Given entries =
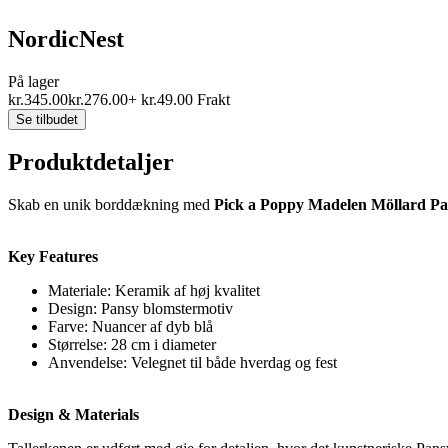
NordicNest
På lager
kr.
345.00
kr.
276.00
+
kr.
49.00
Frakt
Se tilbudet
Produktdetaljer
Skab en unik borddækning med
Pick a Poppy Madelen Möllard Pan
Key Features
Materiale: Keramik af høj kvalitet
Design: Pansy blomstermotiv
Farve: Nuancer af dyb blå
Størrelse: 28 cm i diameter
Anvendelse: Velegnet til både hverdag og fest
Design & Materials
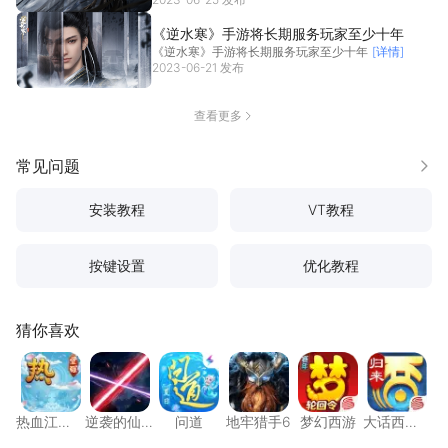
《逆水寒》手游将长期服务玩家至少十年
《逆水寒》手游将长期服务玩家至少十年
[详情]
2023-06-21 发布
查看更多
常见问题
更多
安装教程
VT教程
按键设置
优化教程
猜你喜欢
热血江湖：觉醒
逆袭的仙王
问道
地牢猎手6
梦幻西游
大话西
热血江
逆袭的仙
问道
地牢猎手6
梦幻西游
大话西
湖：觉醒
王
游：归来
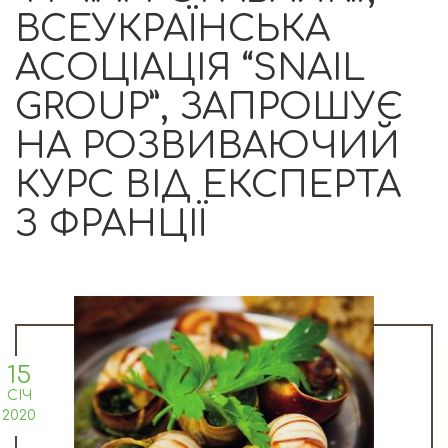
ВСЕУКРАЇНСЬКА
АСОЦІАЦІЯ “SNAIL
GROUP”, ЗАПРОШУЄ
НА РОЗВИВАЮЧИЙ
КУРС ВІД ЕКСПЕРТА
З ФРАНЦІЇ
15
СІЧ
2020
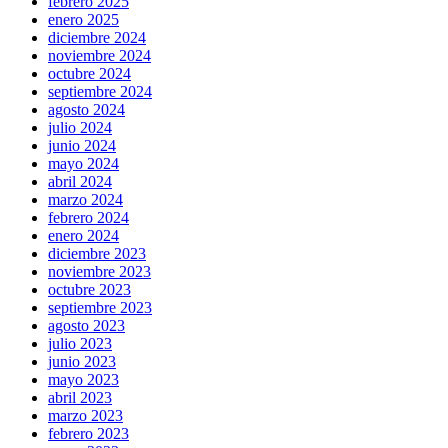
febrero 2025
enero 2025
diciembre 2024
noviembre 2024
octubre 2024
septiembre 2024
agosto 2024
julio 2024
junio 2024
mayo 2024
abril 2024
marzo 2024
febrero 2024
enero 2024
diciembre 2023
noviembre 2023
octubre 2023
septiembre 2023
agosto 2023
julio 2023
junio 2023
mayo 2023
abril 2023
marzo 2023
febrero 2023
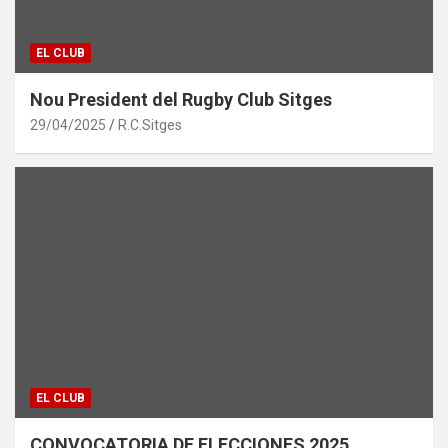
EL CLUB
Nou President del Rugby Club Sitges
29/04/2025
R.C.Sitges
EL CLUB
CONVOCATORIA DE ELECCIONES 2025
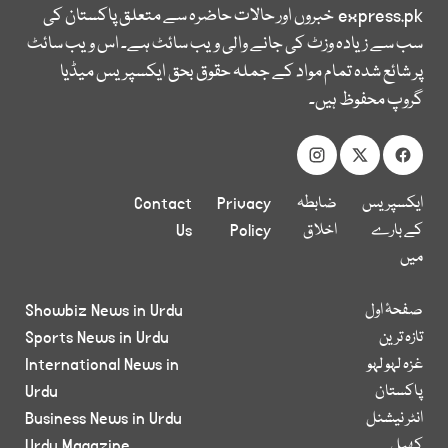
express.pk
خبروں اور حالات حاضرہ سے متعلق پاکستان کی
سب سے زیادہ وزٹ کی جانے والی ویب سائٹ ہے۔ اس ویب سائٹ
پر شائع شدہ تمام مواد کے جملہ حقوق بحق ایکسپریس میڈیا
گروپ محفوظ ہیں۔
ایکسپریس
ضابطہ
Privacy
Contact
کے بارے
اخلاق
Policy
Us
میں
صفحۂ اول
Showbiz News in Urdu
تازہ ترین
Sports News in Urdu
غزہ لہو لہو
International News in
پاکستان
Urdu
انٹر نیشنل
Business News in Urdu
کھیل
Urdu Magazine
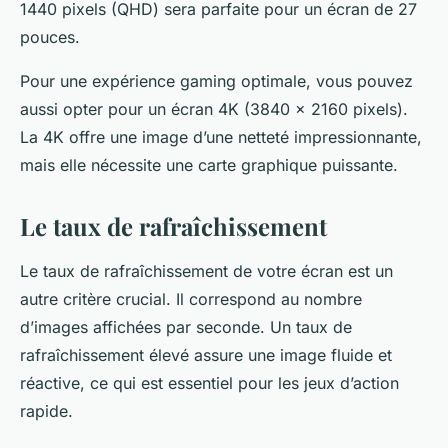
1440 pixels (QHD) sera parfaite pour un écran de 27
pouces.
Pour une expérience gaming optimale, vous pouvez
aussi opter pour un écran 4K (3840 x 2160 pixels).
La 4K offre une image d’une netteté impressionnante,
mais elle nécessite une carte graphique puissante.
Le taux de rafraîchissement
Le taux de rafraîchissement de votre écran est un
autre critère crucial. Il correspond au nombre
d’images affichées par seconde. Un taux de
rafraîchissement élevé assure une image fluide et
réactive, ce qui est essentiel pour les jeux d’action
rapide.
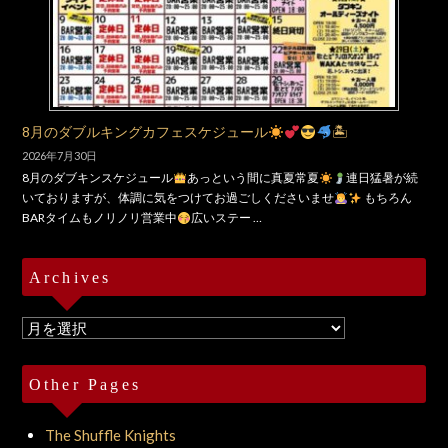
8月のダブルキングカフェスケジュール
🏝
2026年7月30日
8月のダブキンスケジュール
あっという間に真夏常夏
連日猛暑が続
いておりますが、体調に気をつけてお過ごしくださいませ
もちろん
BARタイムもノリノリ営業中
広いステー …
Archives
Archives
Other Pages
The Shuffle Knights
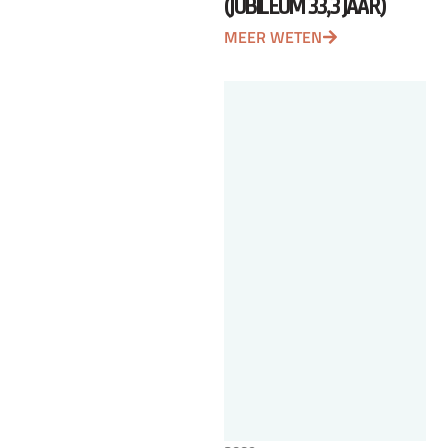
(JUBILEUM 33,3 JAAR)
MEER WETEN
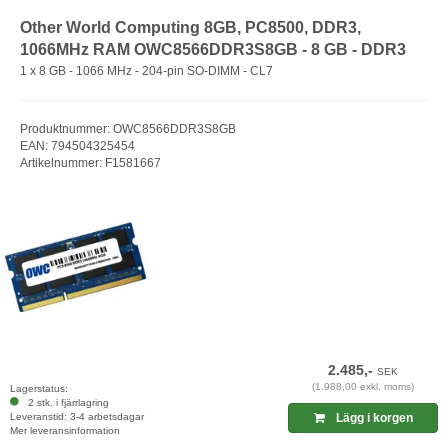
Other World Computing 8GB, PC8500, DDR3,
1066MHz RAM OWC8566DDR3S8GB - 8 GB - DDR3
1 x 8 GB - 1066 MHz - 204-pin SO-DIMM - CL7
Produktnummer: OWC8566DDR3S8GB
EAN: 794504325454
Artikelnummer: F1581667
2.485,-
SEK
(1.988,00 exkl. moms)
Lagerstatus:
2 stk. i fjärrlagring
Leveranstid: 3-4 arbetsdagar
Lägg i korgen
Mer leveransinformation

Assignment =
Find "rafraîchissement" in the data above. Report each line where it appears.

Answer box =
Le taux de rafraîchissement
Le taux de rafraîchissement de votre écran est un
rafraîchissement élevé assure une image fluide et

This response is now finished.